We passed out hard at Hidden Paradise. Didn't even bust into the beer in the mini-bar fridge. Too tired.

(Ok, what am I now,... 9 days behind... hopefully I can use Ali's laptop tonight after the others go to sleep and try to get caught up a little more and intersperse some photos into all this)

Friday, August 03, 2007

Johanna and Nick arrived (and I'm behind blogging)


It's really hard to deal with these intermittent bits of internet access here and there. The little town of Lipah has dialup internet and it's super slow and this blog site won't even load. I walked up the coast a bit to a dive shop that has internet and it finally loaded. yay.

After last posting I got a good night's sleep and when I stumbled out of my room in the morning, Nick and Johanna's friend Ali called out to me. We sat around and talked for an hour or two before getting some food. I eventually headed out to explore the neighborhood and get to know the beack a bit.

Like most beach places the stores all sell the same things. Flip Flops. Local Art. Stuff like that. No store differentiates from the other. On the beach you're hounded by guys selling sunglasses even though you're already wearing two pair. The other hot times is watches. Poor guys. I must be extra tempting 'cause I don't wear a watch anymore and don't really intend to do so again.

I eventually settled into a cute little food shack on the beach and drank a beer or two while reading my book. In the afternoon Ali and I headed to the Airport to pick up Johanna and Nick. The airport was maybe 20 minutes away from Raja Gardens where we were staying.
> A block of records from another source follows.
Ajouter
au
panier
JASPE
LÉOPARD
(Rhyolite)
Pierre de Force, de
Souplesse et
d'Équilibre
A 50 or 60,000 Rupiah ride. $USD6 or so. Jojo and Nick were pretty pooped. We had some Indonesian food for dinner and called it a night.
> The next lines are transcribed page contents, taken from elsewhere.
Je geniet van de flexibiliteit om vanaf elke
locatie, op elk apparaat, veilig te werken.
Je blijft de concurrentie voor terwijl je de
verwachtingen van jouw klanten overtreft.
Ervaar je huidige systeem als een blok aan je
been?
On the 28th, the day after JoJo and Nick arrived we all went for a walk down the beach to hit up the Cecilia Spa that Ali had gone to at some point in the past. We all got various sorts of wakes and full body massages for under $10. Super nice. Mad relaxing. We had some lunch at this place called Zanzibar. There's a ton of places along the beach that serve western food. It can be hard to get away from. We gave in to it while we were there. Plus, Ali could use it after having been in Indonesia for a long time. It was fun watching the little surfer boys hit on the little touristing girls.
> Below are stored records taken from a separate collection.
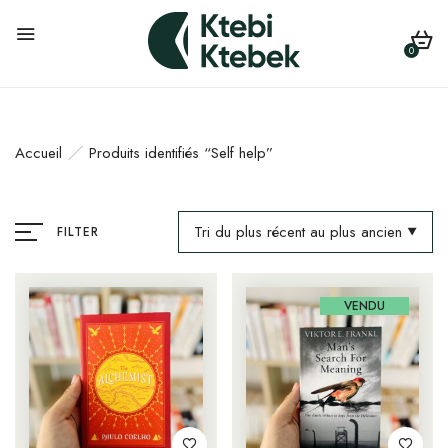
0
Accueil
Produits identifiés “Self help”
Tri du plus récent au plus ancien
FILTER
VENDU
Johanna and I soon headed over to Dhyana Pura where our dad was supposed to get in at around 6pm. We waited for about an hour before checking at the reception and finding that they weren't booked to get there until the 29th. Oops. Instead of hanging with Pops we went and had some more Indonesia food. I forgot what they called the style of restaurant but it was kind of like Dim Sum. They brought out a bunch of plates of the food on the table and we put items that we wanted onto our plates and ate them. Food was cooked in the morning and kept in the window all day. We were just asking to get sick but we made it through just fine.

That night we rented a movie... Ratatouil or whatever it's called and passed out dreaming of rats that could cook.

Ok, gotta leave this internet place... I was buying airline tickets, checking back balances and all that stuff and didn't actually have so much time to write. Yay, only 6 days behind on the blog deal.